In order to bypass the corporate database and load data directly to their desktops, the business analysts became both the users of the system and the implementation team. While they were very familiar with using database technology, the database needed to be self-tuning and self-managing to avoid the need for database adminstration expertise.
- Infobright Sales Engineer
Working with Infobright, the system was set up and ready to go in about two weeks. This included automating the extraction of the relevant data from Omniture and loading it into Infobright on a daily basis, and fully testing the end-to-end process. The company achieved the goals they had set: • excellent query performance • automated and daily loading of data • managing the data in an efficient way • doing analytics more easily and without DBA assistance.

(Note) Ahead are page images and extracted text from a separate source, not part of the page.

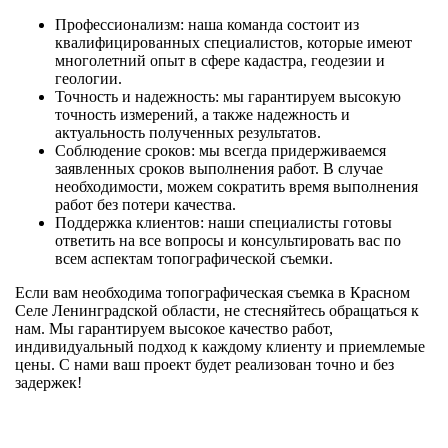
Профессионализм: наша команда состоит из
квалифицированных специалистов, которые имеют
многолетний опыт в сфере кадастра, геодезии и
геологии.
Точность и надежность: мы гарантируем высокую
точность измерений, а также надежность и
актуальность полученных результатов.
Соблюдение сроков: мы всегда придерживаемся
заявленных сроков выполнения работ. В случае
необходимости, можем сократить время выполнения
работ без потери качества.
Поддержка клиентов: наши специалисты готовы
ответить на все вопросы и консультировать вас по
всем аспектам топографической съемки.
Если вам необходима топографическая съемка в Красном
Селе Ленинградской области, не стесняйтесь обращаться к
нам. Мы гарантируем высокое качество работ,
индивидуальный подход к каждому клиенту и приемлемые
цены. С нами ваш проект будет реализован точно и без
задержек!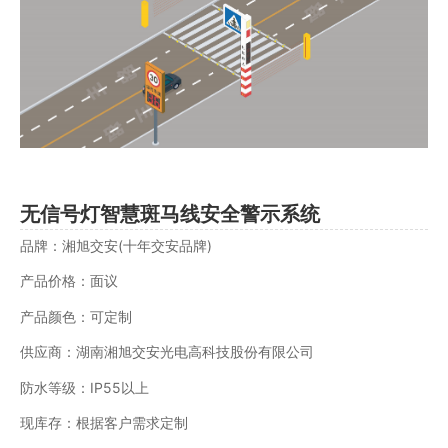
无信号灯智慧斑马线安全警示系统
品牌：湘旭交安(十年交安品牌)
产品价格：面议
产品颜色：可定制
供应商：湖南湘旭交安光电高科技股份有限公司
防水等级：IP55以上
现库存：根据客户需求定制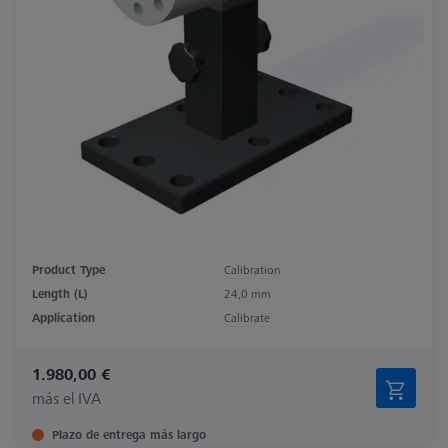
Product Type
Calibration
Length (L)
24,0 mm
Application
Calibrate
1.980,00 €
más el IVA
Plazo de entrega más largo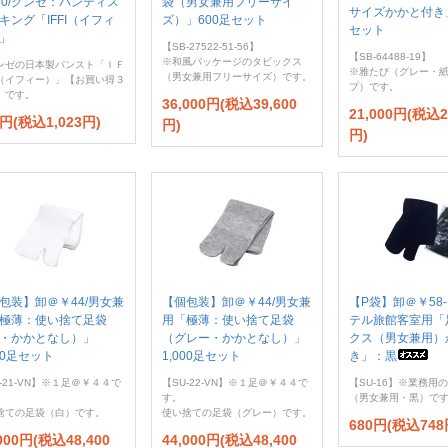
30/グンゼ：パンティス
袋（男女兼用フリーサイ
サイズかかと付き」
キング「IFFI（イフィ
ズ）」600足セット
セット
」
【SB-27522-51-56】
【SB-64488-19】
※和風パッケージのタビックス
ンゼの日本製パンスト「ＩＦ
※雅たび（グレー・
（男女兼用フリーサイズ）です。
（イフィー）」【お買い得３
プ）です。
】です。
36,000円(税込39,600
21,000円(税込2
0円(税込1,023円)
円)
円)
包装】卸＠￥44/男女兼
【個包装】卸＠￥44/男女兼
【P袋】卸＠￥58-
極薄：使い捨て足袋
用「極薄：使い捨て足袋
テル旅館客室用「
・かかとなし）」
（グレー・かかとなし）」
クス（男女兼用）
000足セット
1,000足セット
き」：黒
-21-VN】※１足＠￥４４で
【SU-22-VN】※１足＠￥４４で
【SU-16】※業務用
す。
（男女兼用・黒）で
捨ての足袋（白）です。
使い捨ての足袋（グレー）です。
680円(税込748
,000円(税込48,400
44,000円(税込48,400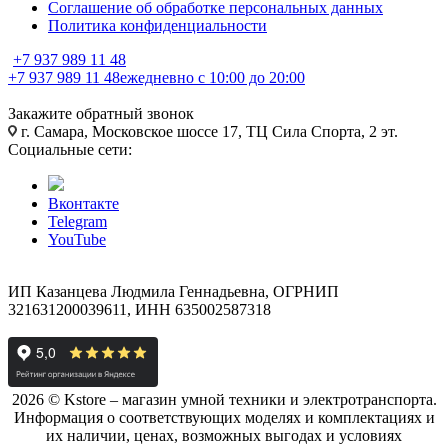
Соглашение об обработке персональных данных
Политика конфиденциальности
+7 937 989 11 48
+7 937 989 11 48
ежедневно с 10:00 до 20:00
Закажите обратный звонок
г. Самара, Московское шоссе 17, ТЦ Сила Спорта, 2 эт.
Социальные сети:
Вконтакте
Telegram
YouTube
ИП Казанцева Людмила Геннадьевна, ОГРНИП
321631200039611, ИНН 635002587318
2026 © Kstore – магазин умной техники и электротранспорта.
Информация о соответствующих моделях и комплектациях и
их наличии, ценах, возможных выгодах и условиях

Infobright is an excellent tool to manage large amounts of static data. It is great to have control of our own data, and this has become an important tool for the analyst team
- Retailer’s business analyst
The key benefit of using Infobright is improved marketing efficiency and effectiveness.
A New Approach
The Analytic Data Warehouse
Traditional data warehouse products put a tremendous burden on IT in order to create and maintain an environment that will allow users to query against large volumes of data.